Another way of looking at it is that, in the normal course of my work the map changes dynamically, in unpredictable ways, as I add, delete, and change nodes. The radial model of the original mind map is good for brainstorming, but once it gets large, it's more of a burden than a help. After all, we read from the top down, not from the middle out, up and down.

Larger than a certain size, I see the map as nested lists, and I read lists top-down, not radially. And remember, the mind map idea is a paper idea, not software idea. I think this would be an evolution of the original idea that would make maps more readable without losing any of the benefits.

Sorry for the scaling of the examples, but the benefits are most visible with lots of children, and then the examples are hard to read. And this does not show why my way is different; that becomes apparant while using the program:

image

image

image

euu2021 commented 2 years ago

All I want is to be able to see the parent node and the top child at the same time, no matter how many children there are, in normal Freeplane mode. Maybe there is already a way to do it that I am not aware of.

No, it's not possible.

I will add a side by side comparison showing how the horizontal growth would behave: image

awolo commented 2 years ago

Spot on counterexample. It's not for every situation, and it's not meant to replace the normal Freeplane interface.

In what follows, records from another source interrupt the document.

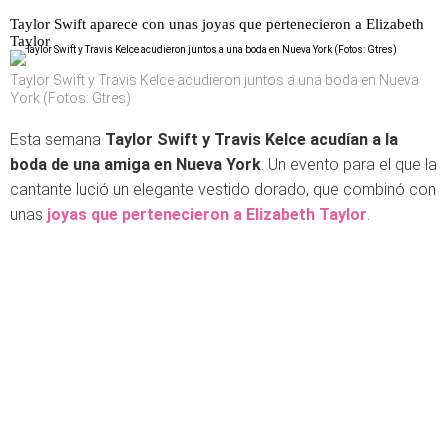
Taylor Swift aparece con unas joyas que pertenecieron a Elizabeth
Taylor
Taylor Swift y Travis Kelce acudieron juntos a una boda en Nueva
York (Fotos: Gtres)
Esta semana
Taylor Swift y Travis Kelce acudían a la
boda de una amiga en Nueva York
. Un evento para el que la
cantante lució un elegante vestido dorado, que combinó con
unas
joyas que pertenecieron a Elizabeth Taylor
.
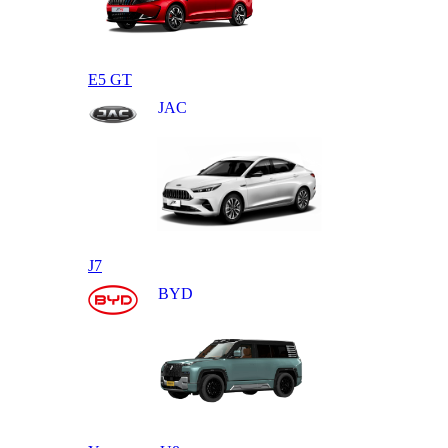
E5 GT
JAC
J7
BYD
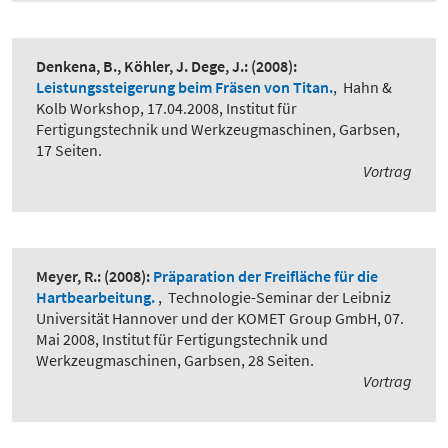
Denkena, B., Köhler, J. Dege, J.:
(2008):
Leistungssteigerung beim Fräsen von Titan.
,
Hahn &
Kolb Workshop, 17.04.2008, Institut für
Fertigungstechnik und Werkzeugmaschinen, Garbsen,
17 Seiten.
Vortrag
Meyer, R.:
(2008):
Präparation der Freifläche für die
Hartbearbeitung.
,
Technologie-Seminar der Leibniz
Universität Hannover und der KOMET Group GmbH, 07.
Mai 2008, Institut für Fertigungstechnik und
Werkzeugmaschinen, Garbsen, 28 Seiten.
Vortrag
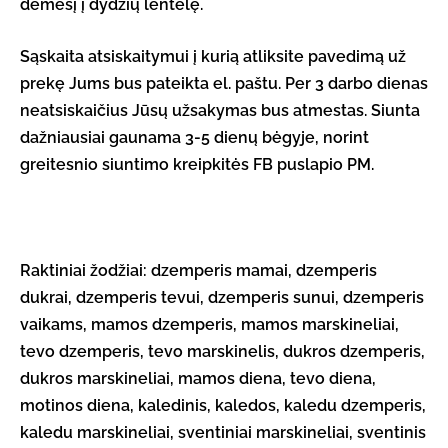
dėmesį į dydžių lentelę.
Sąskaita atsiskaitymui į kurią atliksite pavedimą už
prekę Jums bus pateikta el. paštu. Per 3 darbo dienas
neatsiskaičius Jūsų užsakymas bus atmestas. Siunta
dažniausiai gaunama 3-5 dienų bėgyje, norint
greitesnio siuntimo kreipkitės FB puslapio PM.
Raktiniai žodžiai: dzemperis mamai, dzemperis
dukrai, dzemperis tevui, dzemperis sunui, dzemperis
vaikams, mamos dzemperis, mamos marskineliai,
tevo dzemperis, tevo marskinelis, dukros dzemperis,
dukros marskineliai, mamos diena, tevo diena,
motinos diena, kaledinis, kaledos, kaledu dzemperis,
kaledu marskineliai, sventiniai marskineliai, sventinis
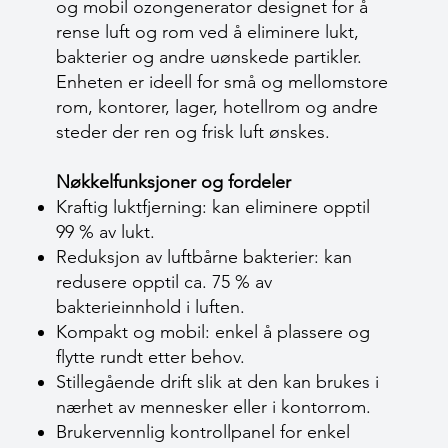
og mobil ozongenerator designet for å
rense luft og rom ved å eliminere lukt,
bakterier og andre uønskede partikler.
Enheten er ideell for små og mellomstore
rom, kontorer, lager, hotellrom og andre
steder der ren og frisk luft ønskes.
Nøkkelfunksjoner og fordeler
Kraftig luktfjerning: kan eliminere opptil
99 % av lukt.
Reduksjon av luftbårne bakterier: kan
redusere opptil ca. 75 % av
bakterieinnhold i luften.
Kompakt og mobil: enkel å plassere og
flytte rundt etter behov.
Stillegående drift slik at den kan brukes i
nærhet av mennesker eller i kontorrom.
Brukervennlig kontrollpanel for enkel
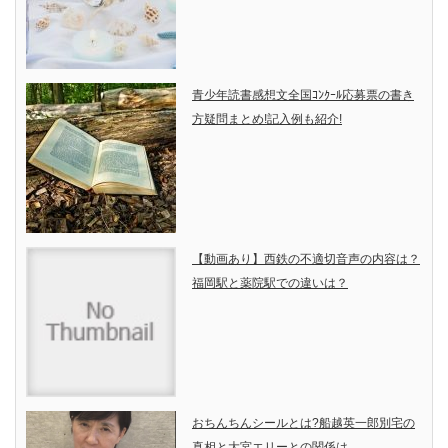
青少年読書感想文全国ｺﾝｸｰﾙ応募票の書き
方疑問まとめ!記入例も紹介!
【動画あり】西鉄の不適切音声の内容は？
福岡駅と薬院駅での違いは？
おちんちんシールとは?船越英一郎別宅の
真相と大宮エリーとの関係は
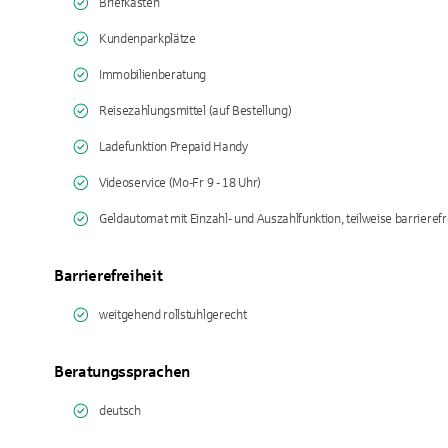
Briefkasten
Kundenparkplätze
Immobilienberatung
Reisezahlungsmittel (auf Bestellung)
Ladefunktion Prepaid Handy
Videoservice (Mo-Fr 9 - 18 Uhr)
Geldautomat mit Einzahl- und Auszahlfunktion, teilweise barrierefr
Barrierefreiheit
weitgehend rollstuhlgerecht
Beratungssprachen
deutsch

What I am proposing is another option in View Settings, along with Outline View.

Would Dimitry weigh in on the amount of work it might take to add this option?

euu2021 commented 2 years ago

I did not add it as a counterexample, just as an additional example to complement your explanation.

Something that your request made me think: it seems that the field of outliners is way more popular than the field of mindmapping software. Your suggestion would make FP more appealing for that large userbase of Outliners, by using the visual language that is familiar to outliners, but with the additional richness and flexibility of the FP "main" mindmapping view.

ldmpub commented 2 years ago

I guess (based on new strings to translate) that some dev is on going to add this feature 😊.

ldmpub commented 2 years ago

I confirm my guess: it looks like @dpolivaev is already working on it, see https://github.com/freeplane/freeplane/commit/6c99f1a8a7363abca2b03aa9597ab241d16bc47c 👍

euu2021 commented 2 years ago

Please, test it at 1.10.5-pre01:

image

It's interesting. I still need to test it more.

awolo commented 2 years ago

Thanks, Dimitry, for 1.10.5-pre01. Also thanks to euu & Nam.

I haven't had a chance to test it yet because I had emergency root canal surgery today.

I invite comments on user experience, usability, etc., both as a new FP feature, but also if anyone enjoys using it as an outliner or, what I'm looking forward to, lists of lists.